Придется, пожалуй, завтра проведать своих питомцев. А ты куда ездил на такой
коняшке?
- Всюду, брат, нужно поспеть. Своими ногами везде не выбегаешь. Один я,
считай... От председателя нашего - ты же знаешь Никифора Хавусту - толку
мало. Вот и ездил звать бригадиров сегодня на правление.
Хотел было Нестор спросить у Игната, кто это растащил колхозную солому,
почему на гумнах не осталось и горстки хорошего сена. Да разве Севрук
ответит что-либо путное?
Может быть, поэтому спросил неожиданно для Игната совсем о другом:
- А зачем это, человече, ты испортил так животное?
Игнат, удивленный таким вопросом, растерялся, потом, глянув на
лошаденку, уставился на Нестора:
- Как это испортил? - Сам Игнат уже так привык к куцему хвосту лошадки,
что не замечал его и не мог догадаться, о чем говорит Нестор. - Как это
испортил? - переспросил он.
- Мало, что заездил, так еще и хвост обкарнал. Летом издохнет она: овод
заест.


Когда поздним вечером Нестор пришел в колхозную канцелярию, Севрук
говорил о полеводстве. На широком, заляпанном чернилами столе справа и слева
от Севрука лежали кучками исписанные бумажки. Одна кучка была больше другой,
а он брал из меньшей новую и новую бумажку и, едва глянув на нее,
перекладывал на другую сторону, поближе к лампе.
Появление Нестора вызвало у Севрука новую мысль: почему бы не назначить
садовода полеводом? Кто знает, сколько времени доказывал бы Севрук
целесообразность такого предложения, если бы в канцелярию не вошла старая
Федосиха. Ее привел колхозный сторож, чтобы показать правлению свою
бдительность, - ведь дошло уж до того, что Севрук как-то позвал его в
правление и долго распекал за то, что с гумна растащили всю мякину.
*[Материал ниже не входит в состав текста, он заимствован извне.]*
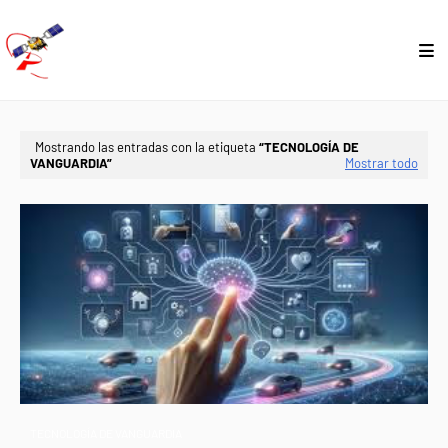
Mostrando las entradas con la etiqueta
TECNOLOGÍA DE
VANGUARDIA
Mostrar todo
TECNOLOGÍA DE VANGUARDIA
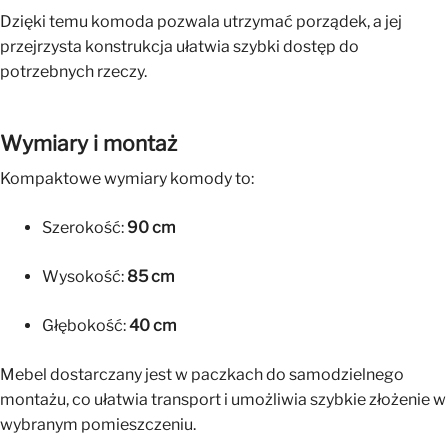
Dzięki temu komoda pozwala utrzymać porządek, a jej
przejrzysta konstrukcja ułatwia szybki dostęp do
potrzebnych rzeczy.
Wymiary i montaż
Kompaktowe wymiary komody to:
Szerokość:
90 cm
Wysokość:
85 cm
Głębokość:
40 cm
Mebel dostarczany jest w paczkach do samodzielnego
montażu, co ułatwia transport i umożliwia szybkie złożenie w
wybranym pomieszczeniu.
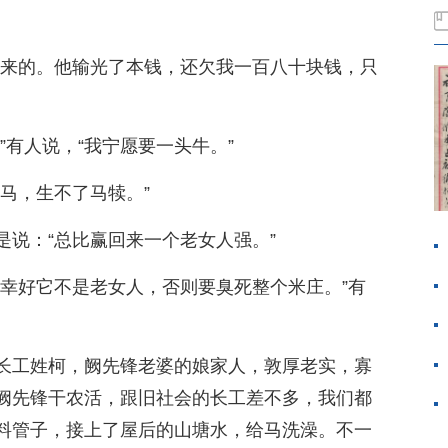
回来的。他输光了本钱，还欠我一百八十块钱，只
”有人说，“我宁愿要一头牛。”
马，生不了马犊。”
是说：“总比赢回来一个老女人强。”
？幸好它不是老女人，否则要臭死整个米庄。”有
长工姓柯，阙先锋老婆的娘家人，敦厚老实，寡
阙先锋干农活，跟旧社会的长工差不多，我们都
料管子，接上了屋后的山塘水，给马洗澡。不一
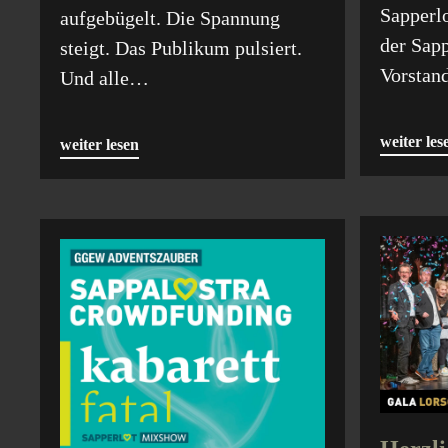
Sapperl
aufgebügelt. Die Spannung
der Sap
steigt. Das Publikum pulsiert.
Vorstan
Und alle…
weiter les
weiter lesen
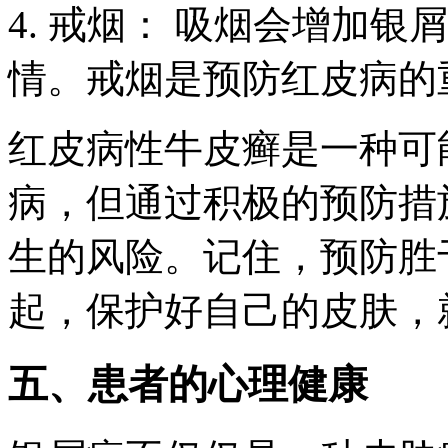
4. 戒烟： 吸烟会增加
情。戒烟是预防红皮病的
红皮病性牛皮癣是一种可
病，但通过积极的预防措
生的风险。记住，预防胜
起，保护好自己的皮肤，
五、患者的心理健康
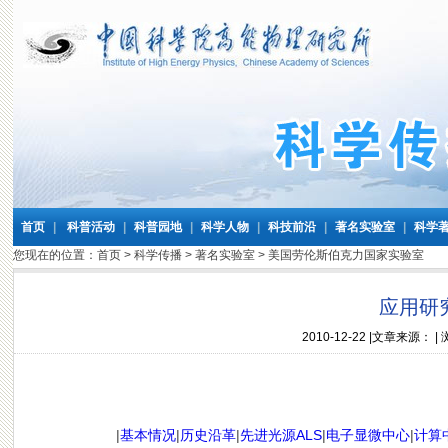
首页
|
科普活动
|
科普园地
|
科学人物
|
科技前沿
|
著名实验室
|
科学
您现在的位置：
首页
>
科学传播
>
著名实验室
>
美国劳伦斯伯克力国家实验室
应用研
2010-12-22
|文章来源： |
|
基本情况
|
历史沿革
|
先进光源ALS
|
电子显微中心
|
计算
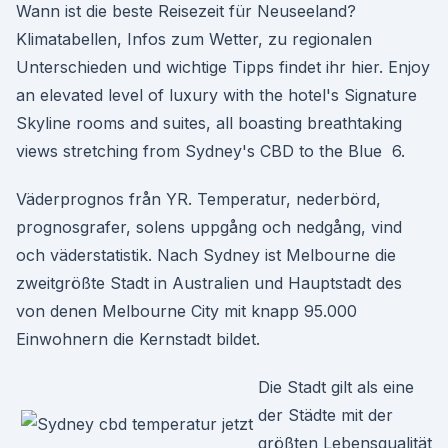
Wann ist die beste Reisezeit für Neuseeland?
Klimatabellen, Infos zum Wetter, zu regionalen
Unterschieden und wichtige Tipps findet ihr hier. Enjoy
an elevated level of luxury with the hotel's Signature
Skyline rooms and suites, all boasting breathtaking
views stretching from Sydney's CBD to the Blue 6.
Väderprognos från YR. Temperatur, nederbörd,
prognosgrafer, solens uppgång och nedgång, vind
och väderstatistik. Nach Sydney ist Melbourne die
zweitgrößte Stadt in Australien und Hauptstadt des
von denen Melbourne City mit knapp 95.000
Einwohnern die Kernstadt bildet.
Die Stadt gilt als eine
der Städte mit der
größten Lebensqualität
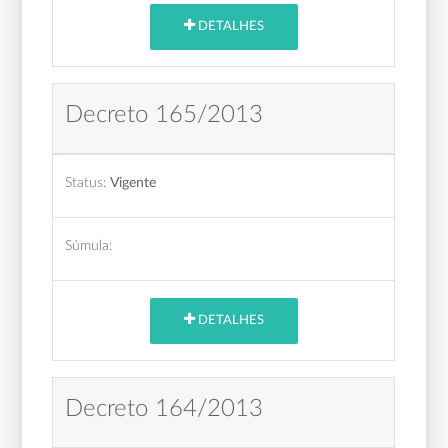
DETALHES
Decreto 165/2013
Status:
Vigente
Súmula:
DETALHES
Decreto 164/2013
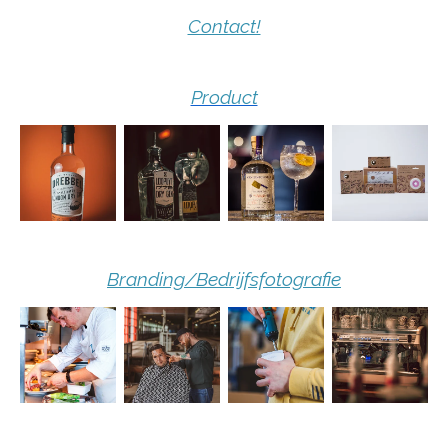
Contact!
Product
Branding/Bedrijfsfotografie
В
фартуке у Федосихи было пригоршни две какой-то трухи. Сторож, подойдя к
столу и обращаясь, главным образом, к Игнату, стал докладывать, что он
поймал старуху с этой трухой около гумна, но он уверен, что она была и на
гумне, и не раз даже была.
Федосиха клялась, что на гумне она не была, а насобирала у подворотни
того-сего - там насыпалось, когда привозили сено да солому, - надо же
чем-нибудь кормить корову. Сторож продолжал настаивать на своем. Старуха
заплакала, потом, отстранив рукой сторожа, подошла ближе к столу и высыпала
на пол, куда падал свет лампы, всю труху.
- Смотрите, смотрите! Вот что я пригоршнями насобирала возле гумна, оно
же мокрое все.
Заметив недобрую усмешку Севрука, она закричала:
- Да подавитесь вы этой мякиной! Пусть моя корова издохнет с голоду -
не пойду больше... А жена Игната пусть тащит с гумна мешками!
Услышав эти слова, Севрук изменился в лице.
- Прикуси язык! - закричал он. - Ты думаешь, как при немцах все тут
волокла, тащила, так и теперь? Нет, слышишь, приструним, под суд!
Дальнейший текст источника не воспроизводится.